**Task to complete:** Leaving out all pictures, reproduce the entries below exactly, from the first line through the line that contains "Customer Service Manager".

**Record extracts:**
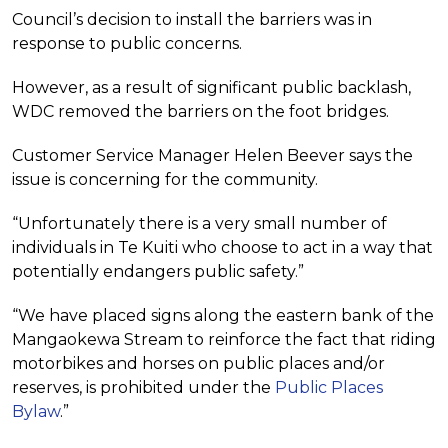
Council’s decision to install the barriers was in
response to public concerns.
However, as a result of significant public backlash,
WDC removed the barriers on the foot bridges.
Customer Service Manager Helen Beever says the
issue is concerning for the community.
“Unfortunately there is a very small number of
individuals in Te Kuiti who choose to act in a way that
potentially endangers public safety.”
“We have placed signs along the eastern bank of the
Mangaokewa Stream to reinforce the fact that riding
motorbikes and horses on public places and/or
reserves, is prohibited under the
Public Places
Bylaw
.”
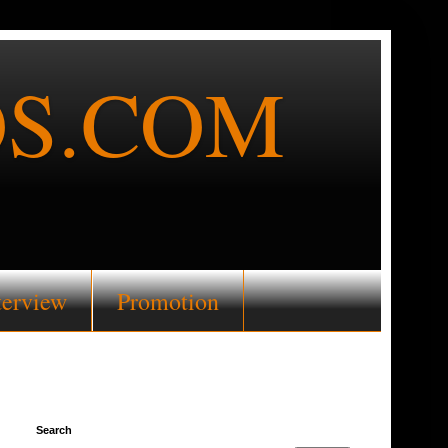
S.COM
terview
Promotion
Search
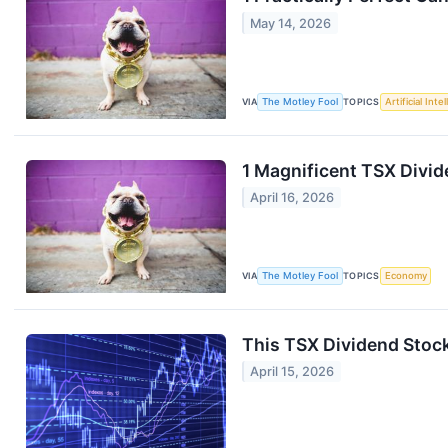
May 14, 2026
VIA
The Motley Fool
TOPICS
Artificial Inte
1 Magnificent TSX Divi
April 16, 2026
VIA
The Motley Fool
TOPICS
Economy
This TSX Dividend Stock
April 15, 2026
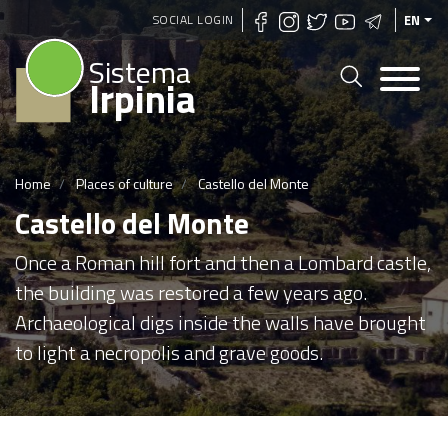
Skip
SOCIAL LOGIN
EN
to
Sistema
main
Irpinia
content
Home
Places of culture
Castello del Monte
Castello del Monte
Once a Roman hill fort and then a Lombard castle,
the building was restored a few years ago.
Archaeological digs inside the walls have brought
to light a necropolis and grave goods.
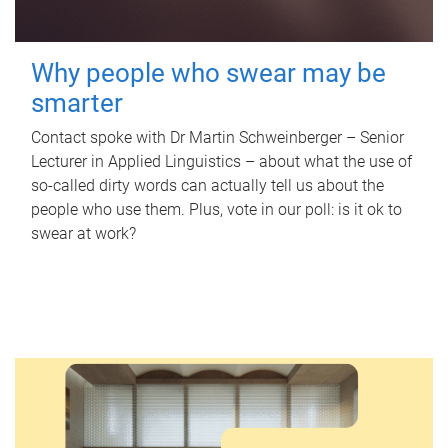
Why people who swear may be
smarter
Contact spoke with Dr Martin Schweinberger – Senior
Lecturer in Applied Linguistics – about what the use of
so-called dirty words can actually tell us about the
people who use them. Plus, vote in our poll: is it ok to
swear at work?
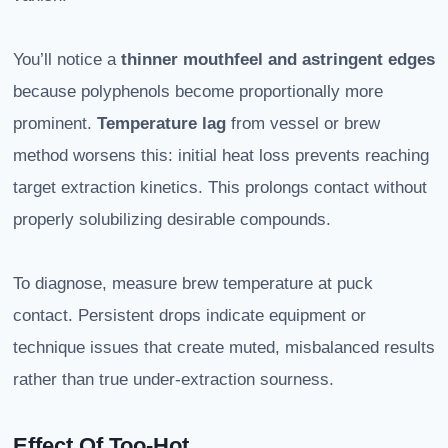
You’ll notice a
thinner mouthfeel and astringent edges
because polyphenols become proportionally more
prominent.
Temperature lag
from vessel or brew
method worsens this: initial heat loss prevents reaching
target extraction kinetics. This prolongs contact without
properly solubilizing desirable compounds.
To diagnose, measure brew temperature at puck
contact. Persistent drops indicate equipment or
technique issues that create muted, misbalanced results
rather than true under-extraction sourness.
Effect Of Too-Hot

**Written solution:**
Council’s decision to install the barriers was in
response to public concerns.
However, as a result of significant public backlash,
WDC removed the barriers on the foot bridges.
Customer Service Manager Helen Beever says the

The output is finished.